Photo: AP

On Tuesday, over the protestations of the Obama administration, the Senate unanimously passed a bill allowing families of 9/11 victims to sue Saudi Arabia for any involvement it may have had in the plot to perpetrate those attacks.

Victims’ families have tried to sue members of the Saudi royal family and associated charities before, the New York Times reports, but have largely been thwarted by a 1976 law that grants foreign countries some immunity from lawsuits filed in American courts.

The House of Representatives has yet to vote on the legislation, and President Obama has threatened to veto it if it passes in the House.

The push to pass the bill comes amid renewed interest in the so-called 28 pages: a still-classified portion of a 838-page Congressional report from 2002 that some say contains information linking high-ranking Saudi officials with the 9/11 terrorists. (Fifteen of the 19 terrorists were Saudi.)

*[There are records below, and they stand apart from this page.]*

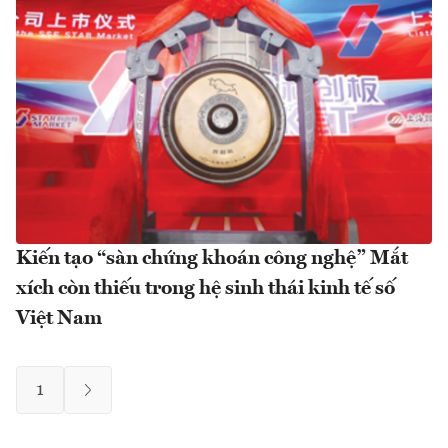
Kiến tạo “sàn chứng khoán công nghệ” Mắt
xích còn thiếu trong hệ sinh thái kinh tế số
Việt Nam
1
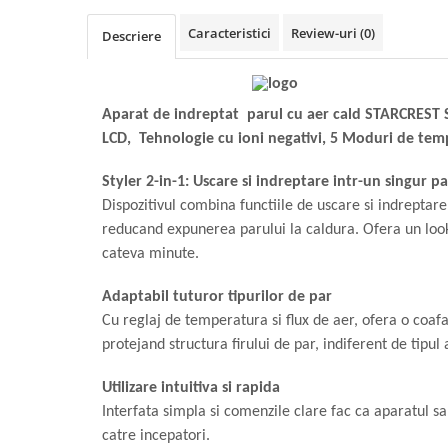
Vitrine pentru vinuri
Caracteristici
Review-uri
(0)
Descriere
Electrocasnice Mici
Accesorii aspiratoare
Aparate de bucatarie
Aparat de indreptat parul cu aer cald STARCREST 
LCD, Tehnologie cu ioni negativi, 5 Moduri de tem
Aparate de gatit cu aburi
Aparate de preparat desert
Styler 2-in-1: Uscare si indreptare intr-un singur pa
Aparate de vidat
Dispozitivul combina functiile de uscare si indreptar
Ascutitor cutite
reducand expunerea parului la caldura. Ofera un look 
Blendere
cateva minute.
Cântare de bucătărie
Adaptabil tuturor tipurilor de par
Feliatoare
Cu reglaj de temperatura si flux de aer, ofera o coafar
Fierbătoare
protejand structura firului de par, indiferent de tipul 
Friteuze
Grătare electrice
Utilizare intuitiva si rapida
Masini de gheata
Interfata simpla si comenzile clare fac ca aparatul sa 
Masini de paine
catre incepatori.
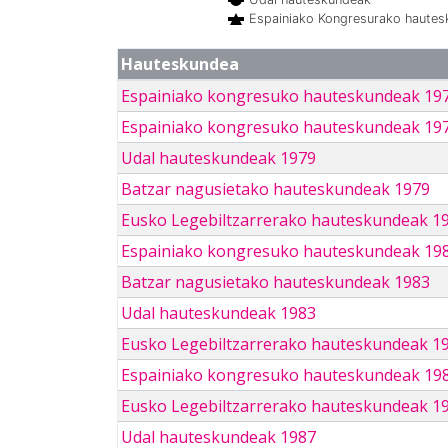
Espainiako Kongresurako haute
Hauteskundea
Espainiako kongresuko hauteskundeak 19
Espainiako kongresuko hauteskundeak 19
Udal hauteskundeak 1979
Batzar nagusietako hauteskundeak 1979
Eusko Legebiltzarrerako hauteskundeak 1
Espainiako kongresuko hauteskundeak 19
Batzar nagusietako hauteskundeak 1983
Udal hauteskundeak 1983
Eusko Legebiltzarrerako hauteskundeak 1
Espainiako kongresuko hauteskundeak 19
Eusko Legebiltzarrerako hauteskundeak 1
Udal hauteskundeak 1987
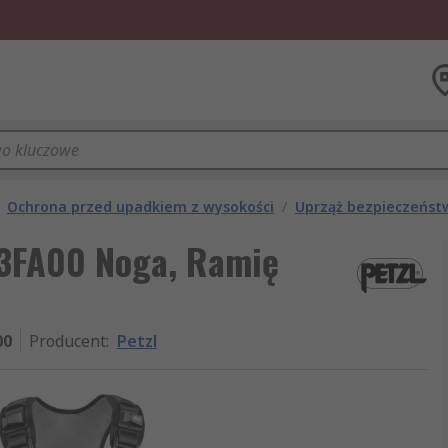
Ochrona przed upadkiem z wysokości
/
Uprząż bezpieczeńst
73FA00 Noga, Ramię
00
Producent
:
Petzl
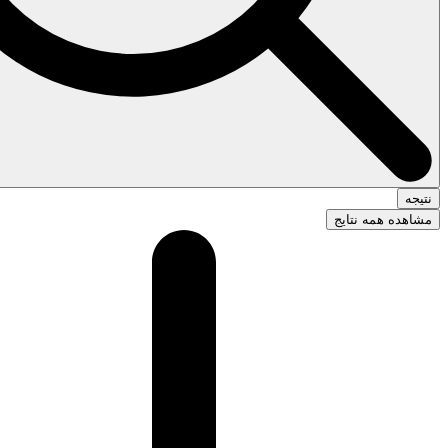
نتیجه
مشاهده همه نتایج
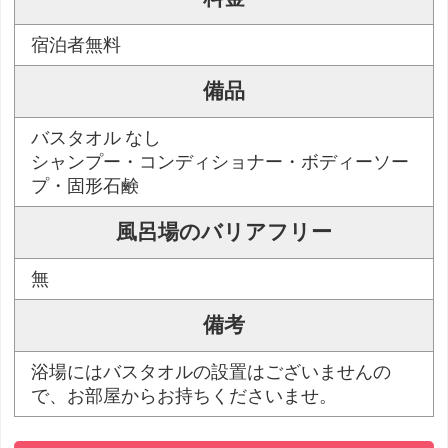
宿泊者無料
備品
バスタオル なし
シャンプー・コンディショナー・ボディーソー
プ・固形石鹸
風呂場のバリアフリー
無
備考
浴場にはバスタオルの設置はございませんの
で、お部屋からお持ちくださいませ。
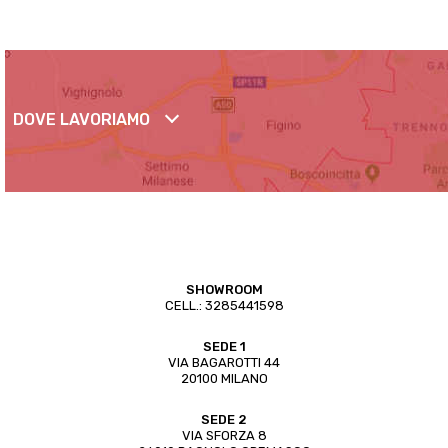
DOVE LAVORIAMO
SHOWROOM
CELL.:
3285441598
SEDE 1
VIA BAGAROTTI 44
20100 MILANO
SEDE 2
VIA SFORZA 8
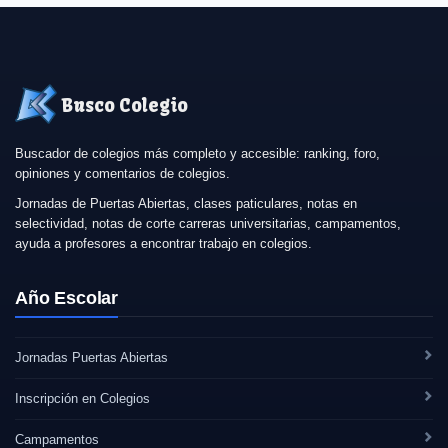
Busco Colegio
Buscador de colegios más completo y accesible: ranking, foro,
opiniones y comentarios de colegios.
Jornadas de Puertas Abiertas, clases paticulares, notas en
selectividad, notas de corte carreras universitarias, campamentos,
ayuda a profesores a encontrar trabajo en colegios.
Año Escolar
Jornadas Puertas Abiertas
Inscripción en Colegios
Campamentos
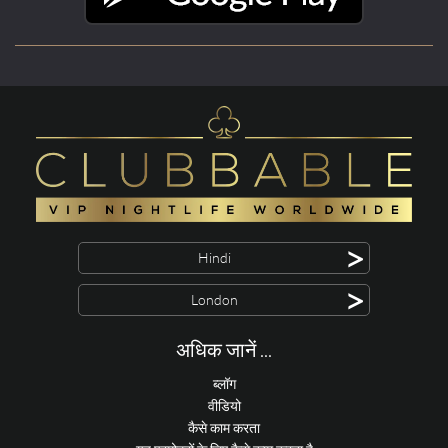
>
Hindi
>
London
अधिक जानें ...
ब्लॉग
वीडियो
कैसे काम करता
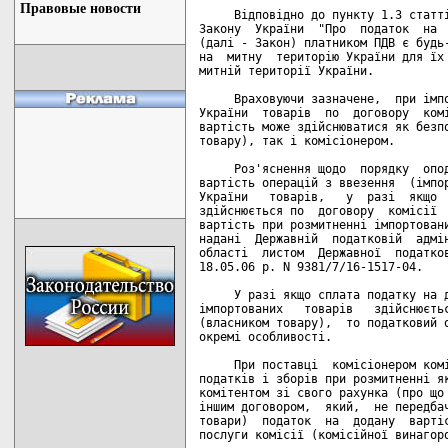
Правовые новости
     Відповідно до пункту 1.3 статті
Закону  України  "Про  податок  на  
(далі - Закон) платником ПДВ є будь-
на  митну  територію України для їх 
митній території України.

     Враховуючи зазначене,  при імпо
України  товарів  по  договору  комі
вартість може здійснюватися як безпо
товару), так і комісіонером.

     Роз'яснення щодо  порядку  опод
вартість операцій з ввезення  (імпор
України   товарів,   у  разі  якщо  
здійснюється по  договору  комісії  
вартість при розмитненні імпортовани
надані  Державній  податковій  адмін
області  листом  Державної  податков
18.05.06 р. N 9381/7/16-1517-04.

     У разі якщо сплата податку на д
імпортованих   товарів   здійснюєтьс
(власником товару),  то податковий о
окремі особливості.

     При поставці  комісіонером комі
податків і зборів при розмитненні як
комітентом зі свого рахунка (про що 
іншим договором,  який,  не передбач
товари)  податок  на  додану  вартіс
послуги комісії (комісійної винагоро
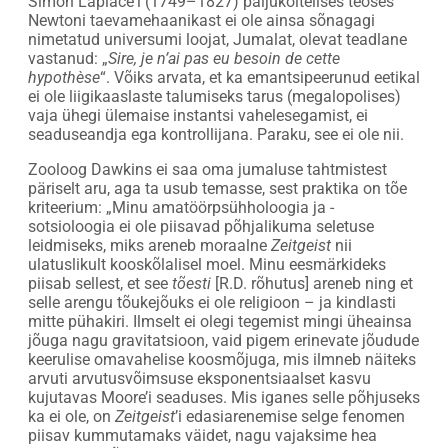
Simon Laplace‘i (1749–1827) paljuköitelises teoses
Newtoni taevamehaanikast ei ole ainsa sõnagagi
nimetatud universumi loojat, Jumalat, olevat teadlane
vastanud: „
Sire, je n’ai pas eu besoin de cette
hypothèse
“. Võiks arvata, et ka emantsipeerunud eetikal
ei ole liigikaaslaste talumiseks tarus (megalopolises)
vaja ühegi ülemaise instantsi vahelesegamist, ei
seaduseandja ega kontrollijana. Paraku, see ei ole nii.
Zooloog Dawkins ei saa oma jumaluse tahtmistest
päriselt aru, aga ta usub temasse, sest praktika on tõe
kriteerium: „Minu amatöörpsühholoogia ja -
sotsioloogia ei ole piisavad põhjalikuma seletuse
leidmiseks, miks areneb moraalne
Zeitgeist
nii
ulatuslikult kooskõlalisel moel. Minu eesmärkideks
piisab sellest, et see
tõesti
[R.D. rõhutus] areneb ning et
selle arengu tõukejõuks ei ole religioon – ja kindlasti
mitte pühakiri. Ilmselt ei olegi tegemist mingi üheainsa
jõuga nagu gravitatsioon, vaid pigem erinevate jõudude
keerulise omavahelise koosmõjuga, mis ilmneb näiteks
arvuti arvutusvõimsuse eksponentsiaalset kasvu
kujutavas Moore’i seaduses. Mis iganes selle põhjuseks
ka ei ole, on
Zeitgeist
’i edasiarenemise selge fenomen
piisav kummutamaks väidet, nagu vajaksime hea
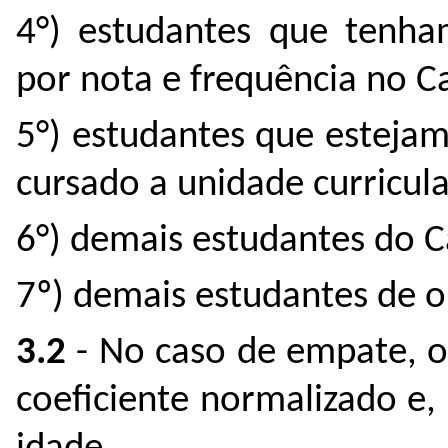
4°) estudantes que tenham
por nota e frequência no 
5°) estudantes que esteja
cursado a unidade curricu
6°) demais estudantes do 
7º) demais estudantes de 
3.2
- No caso de empate, o
coeficiente normalizado e,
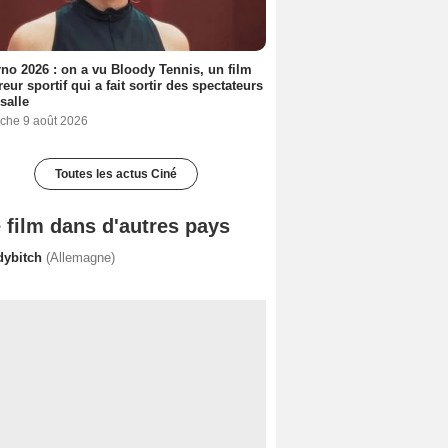
no 2026 : on a vu Bloody Tennis, un film
reur sportif qui a fait sortir des spectateurs
 salle
che 9 août 2026
Toutes les actus Ciné
 film dans d'autres pays
dybitch
(Allemagne)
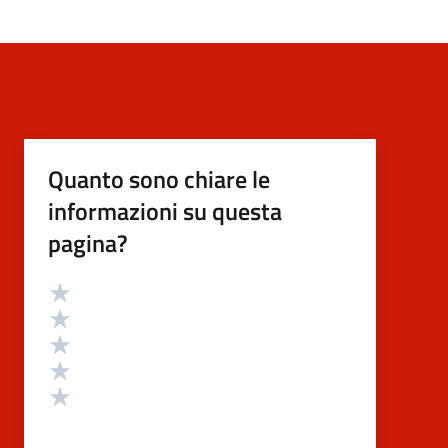
Quanto sono chiare le
informazioni su questa
pagina?
Valutazione
Valuta 5 stelle su 5
Valuta 4 stelle su 5
Valuta 3 stelle su 5
Valuta 2 stelle su 5
Valuta 1 stelle su 5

The 9/11 Commission, in a separate report, “found no evidence that the Saudi government as an institution or senior Saudi officials individually funded” the terror attacks that day.

President Obama is not the only one to criticize the legislation. During a visit to Washington in March, Saudi foreign minister Adel al-Jubeir told lawmakers and administration officials that if the legislation passed, Saudi Arabia could start selling off $750 billion in Treasury securities and assets in the United States. Even so, economists tell the Times that’s an unlikely outcome.

“For the sake of the families, I want to make clear beyond the shadow of a doubt that every entity, including foreign states, will be held accountable if they are found to be sponsors of the heinous act of 9/11,” Senator Chuck Schumer of New York, a Democrat who co-sponsored the Justice Against Sponsors of Terrorism Act, said Tuesday.

“If the Saudis did not participate in this terrorism, they have nothing to fear about going to court,” he said. “If they did, they should be held accountable.”